56Em 1887 escreve a célebre carta Autobiográfica, já citada aqui algumas vezes, a Wilhelm Storck, tradutor alemão de Camões e Antero. Em setembro desse mesmo ano faz alusão à carta Autobiográfica em outra missiva dirigida a Storck: «Quanto à minha Autobiografia, usou V. Ex.a dispondo dela como dispôs, de um direito que plenissimamente lhe assistia, e por modo certamente muito lisonjeiro para mim»46.
57Em janeiro de 1889 publica no primeiro número do jornal O Trabalhador, o artigo «O socialismo e a moral»: «O problema do Socialismo é essencialmente o problema da organização do trabalho: ora, a organização do trabalho depende antes de tudo da capacidade moral dos trabalhadores, isto é, da sua capacidade de ordem, disciplina e justiça»47.

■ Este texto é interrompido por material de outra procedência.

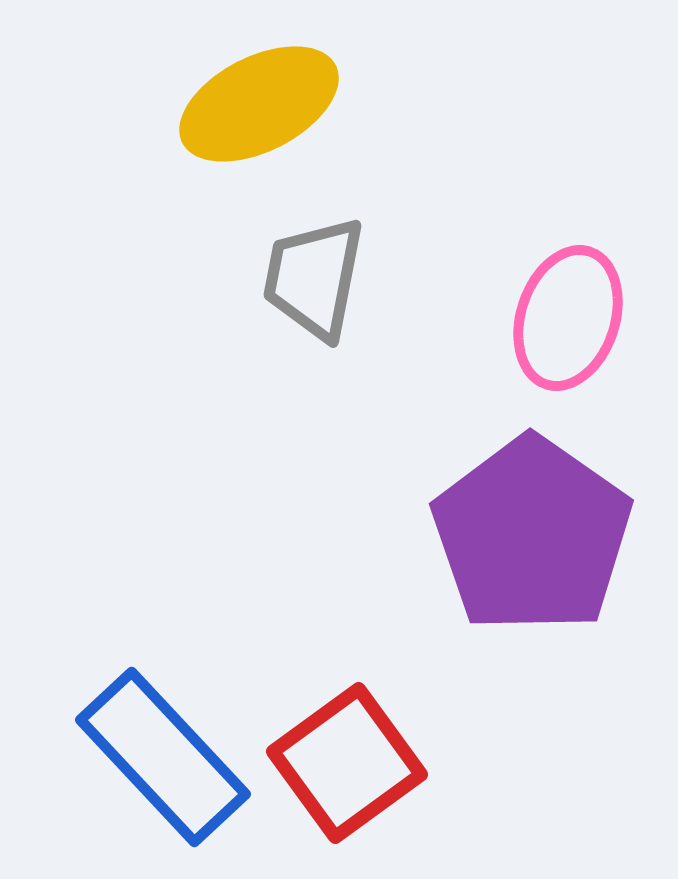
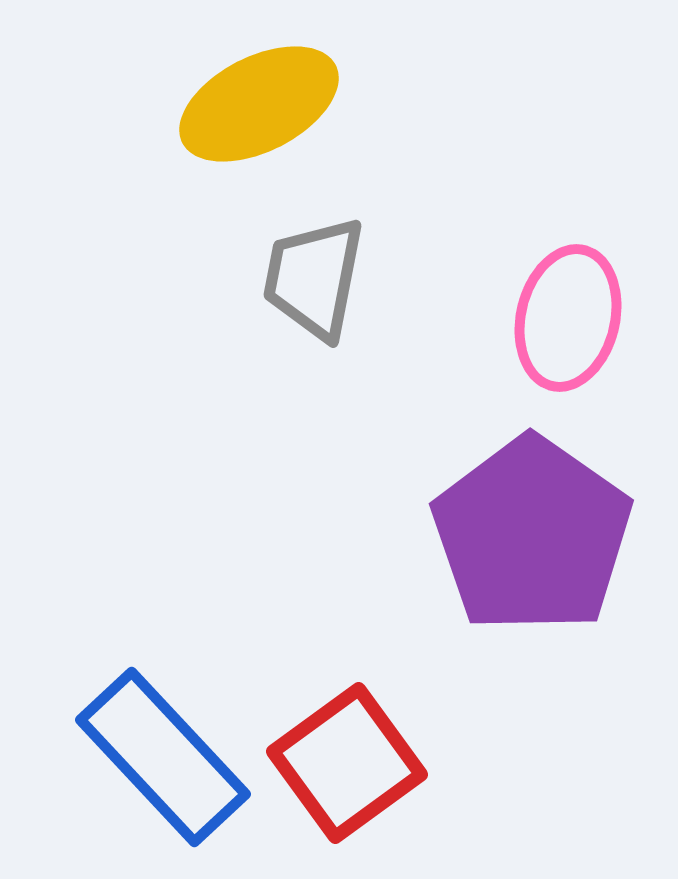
pink ellipse: rotated 5 degrees counterclockwise
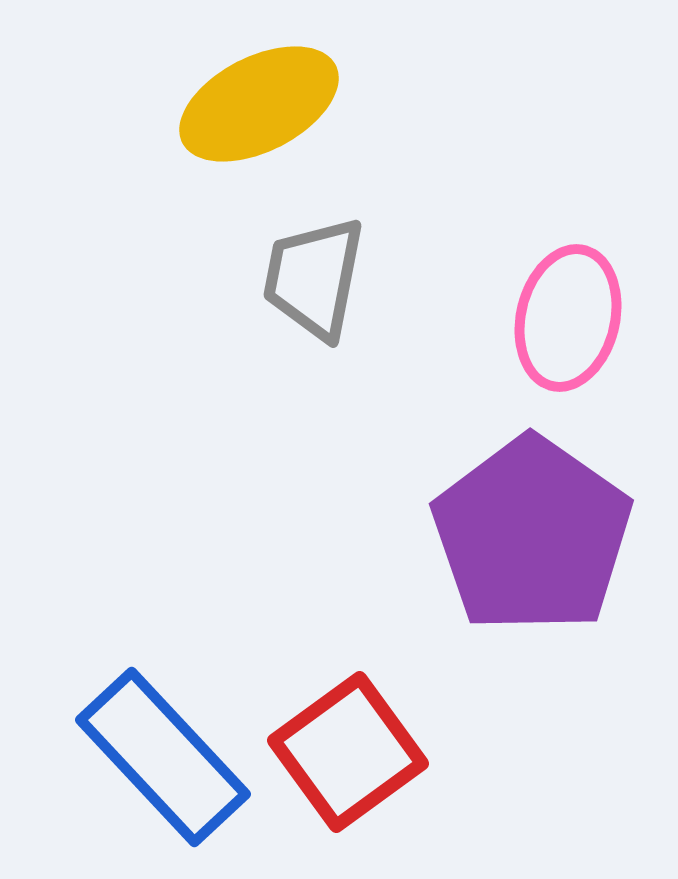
red square: moved 1 px right, 11 px up
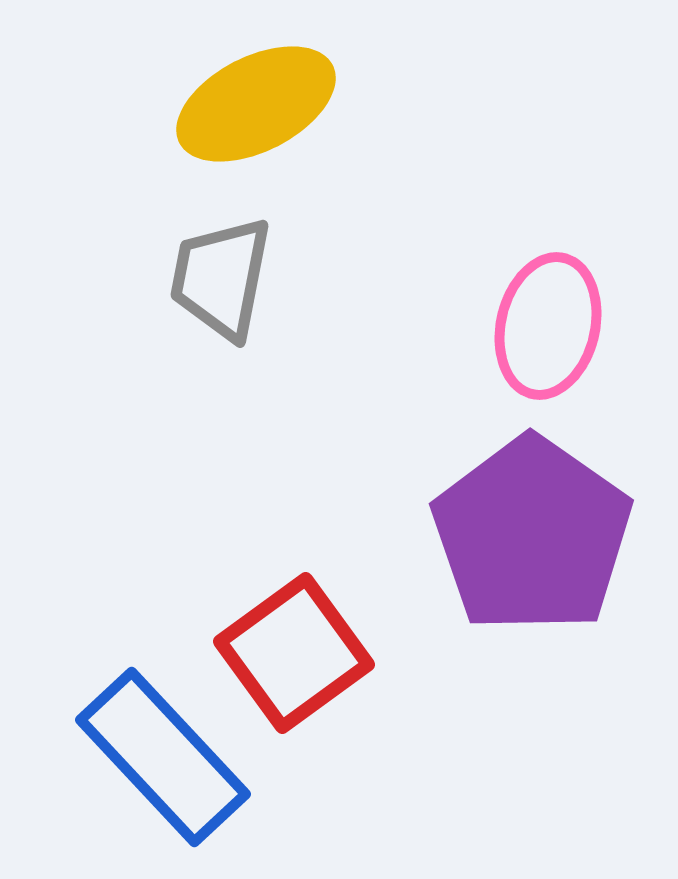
yellow ellipse: moved 3 px left
gray trapezoid: moved 93 px left
pink ellipse: moved 20 px left, 8 px down
red square: moved 54 px left, 99 px up
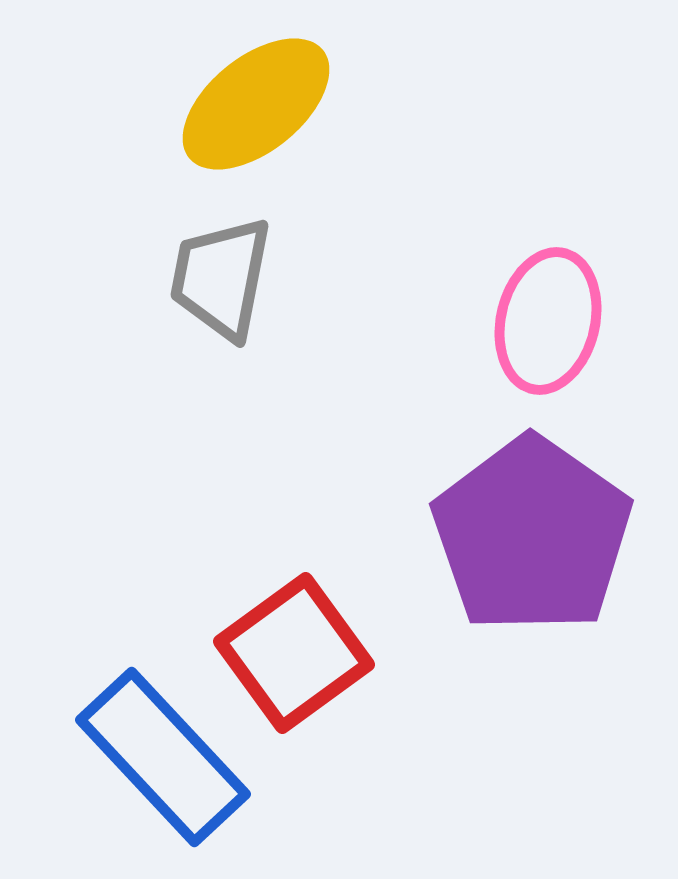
yellow ellipse: rotated 12 degrees counterclockwise
pink ellipse: moved 5 px up
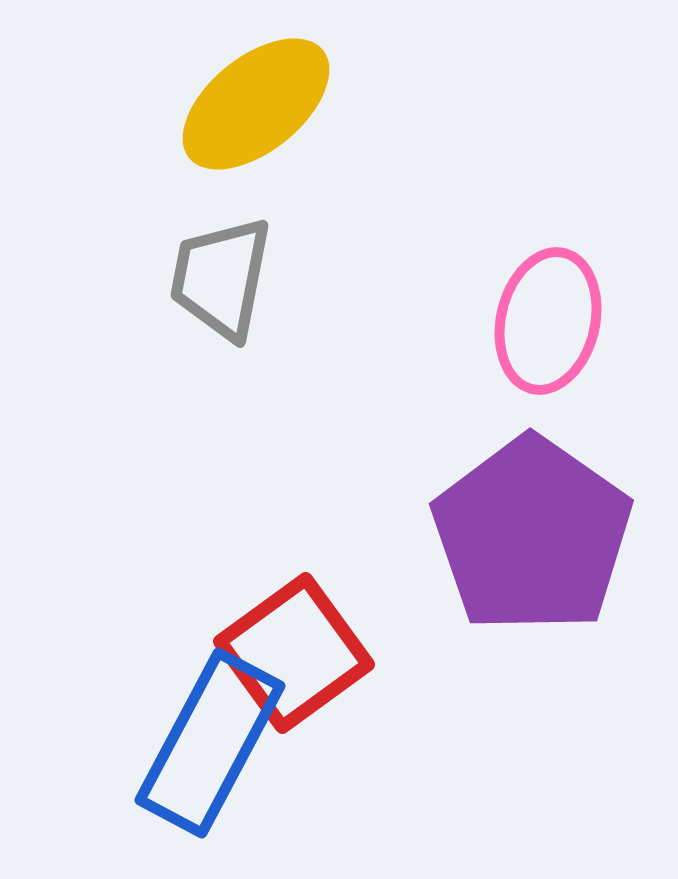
blue rectangle: moved 47 px right, 14 px up; rotated 71 degrees clockwise
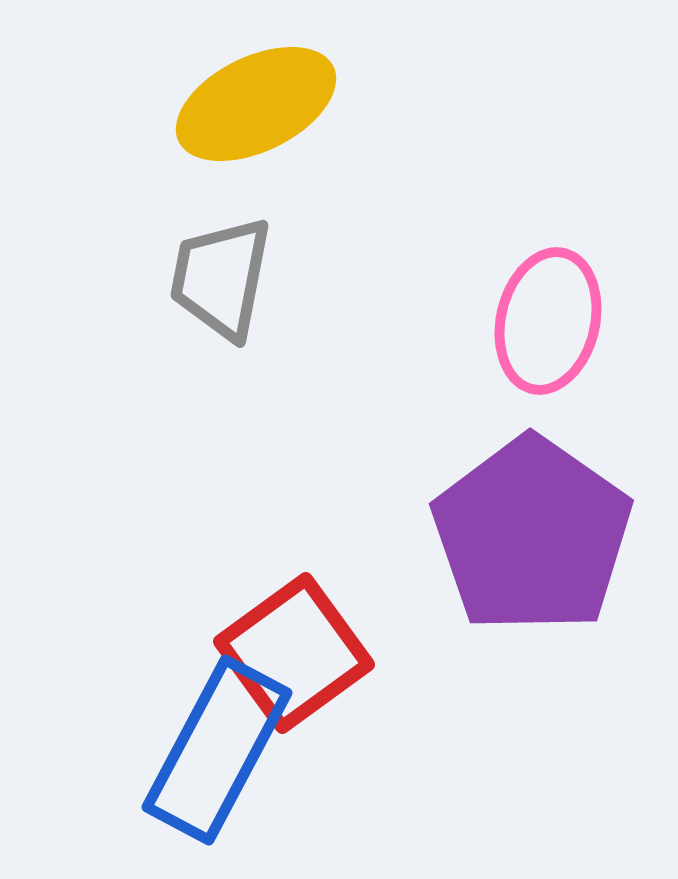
yellow ellipse: rotated 13 degrees clockwise
blue rectangle: moved 7 px right, 7 px down
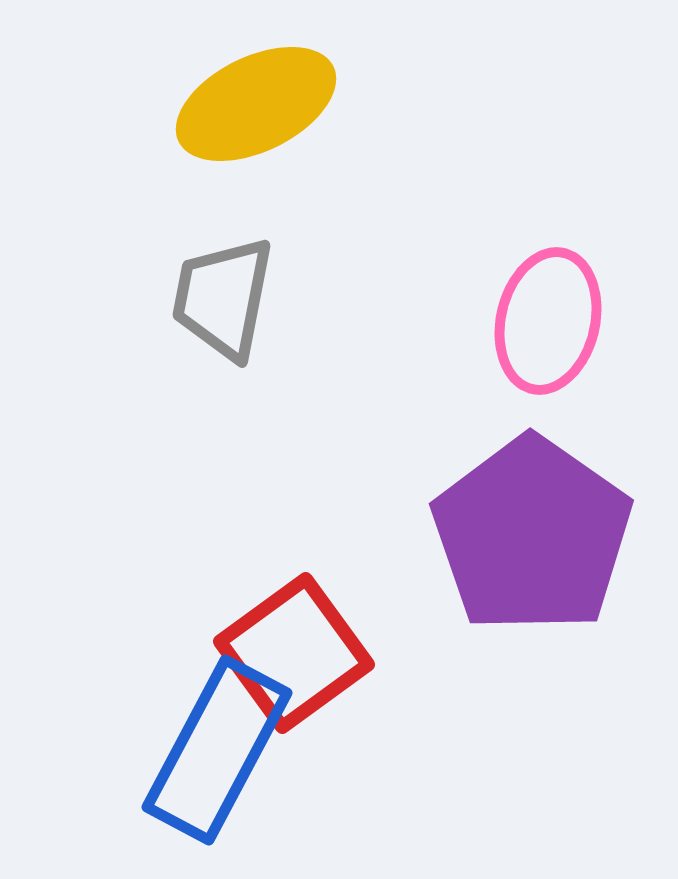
gray trapezoid: moved 2 px right, 20 px down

58Em agosto, começa a escrever, para a Revista de Portugal, a convite de Eça de Queiroz, Tendências gerais da filosofia na segunda metade do século XIX. Em carta a Oliveira Martins, escrita em Vila do Conde, em 26 de novembro de 1889, Antero comenta seu projeto sobre filosofia: «Para mostrar o meu afeto ao nosso Queiroz, comecei a escrever com destino à Revista, um artigo sobre as tendências gerais da Filosofia na atualidade (...)»48.

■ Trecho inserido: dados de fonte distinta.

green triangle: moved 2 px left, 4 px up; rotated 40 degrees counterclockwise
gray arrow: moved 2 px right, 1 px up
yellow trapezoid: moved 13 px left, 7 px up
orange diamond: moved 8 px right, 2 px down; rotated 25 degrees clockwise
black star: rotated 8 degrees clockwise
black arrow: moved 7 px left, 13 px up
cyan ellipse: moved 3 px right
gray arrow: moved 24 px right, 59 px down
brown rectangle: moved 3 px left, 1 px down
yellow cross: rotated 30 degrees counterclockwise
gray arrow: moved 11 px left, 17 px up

59Dois meses depois, exatamente a 28 de janeiro de 1890, Eça de Queiroz escreve a Oliveira Martins sobre o trabalho apresentado por Antero: «Como sabes, o nosso Antero ressurgiu para a vida ativa, através da filosofia. Temos dele um primeiro artigo neste número da Revista – que sairá, não sei quando, mas ainda neste século. É extraordinário. Está todo o original na imprensa desde o fim do mês passado!»49. Nos números de janeiro, fevereiro e março de 1890, o texto completo de Tendências é publicado na Revista de Portugal.

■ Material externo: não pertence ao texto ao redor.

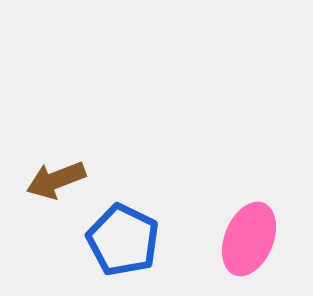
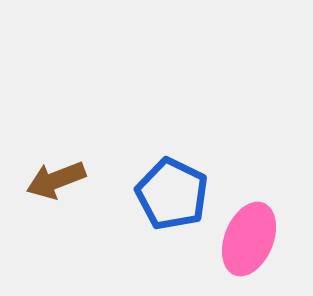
blue pentagon: moved 49 px right, 46 px up
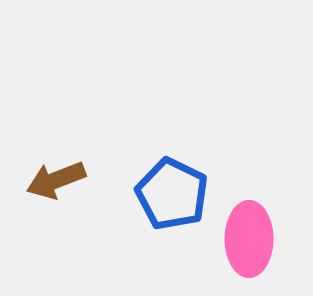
pink ellipse: rotated 22 degrees counterclockwise
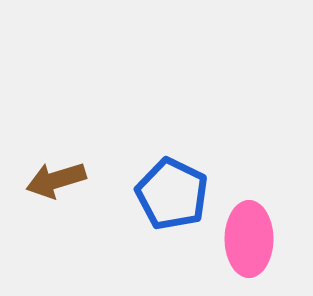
brown arrow: rotated 4 degrees clockwise
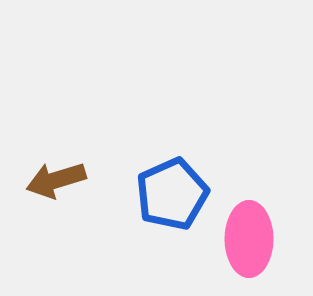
blue pentagon: rotated 22 degrees clockwise
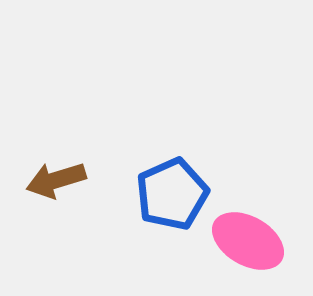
pink ellipse: moved 1 px left, 2 px down; rotated 60 degrees counterclockwise
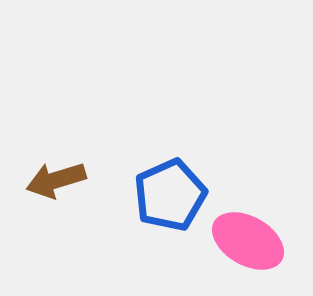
blue pentagon: moved 2 px left, 1 px down
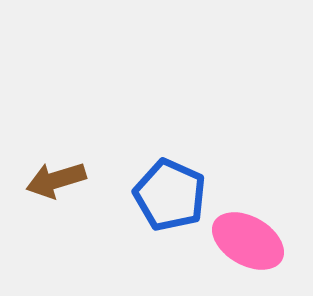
blue pentagon: rotated 24 degrees counterclockwise
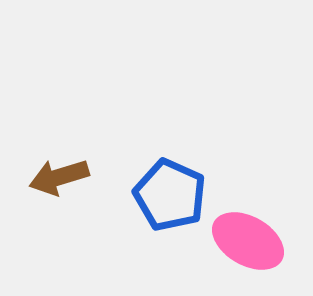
brown arrow: moved 3 px right, 3 px up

60Em 11 janeiro de 1890 Portugal recebe o Ultimatum inglês, que consistiu num telegrama enviado ao governo português pelas autoridades inglesas. A Inglaterra exigia a retirada imediata das forças militares portuguesas instaladas nos territórios entre Angola e Moçambique. Caso a exigência não fosse obedecida por Portugal, a Inglaterra avançaria com uma intervenção militar. Em 26 de janeiro, em número extraordinário do jornal A Província, Antero reflete sobre o Ultimatum com um texto que tem por título «Expiação»: «Reconhecer os erros passados será já um começo de emenda: e temos muito que emendar. O nosso maior inimigo não é o inglês, somos nós mesmos. Só um falso patriotismo, falso e criminosamente vaidoso, pode afirmar o contrário»50.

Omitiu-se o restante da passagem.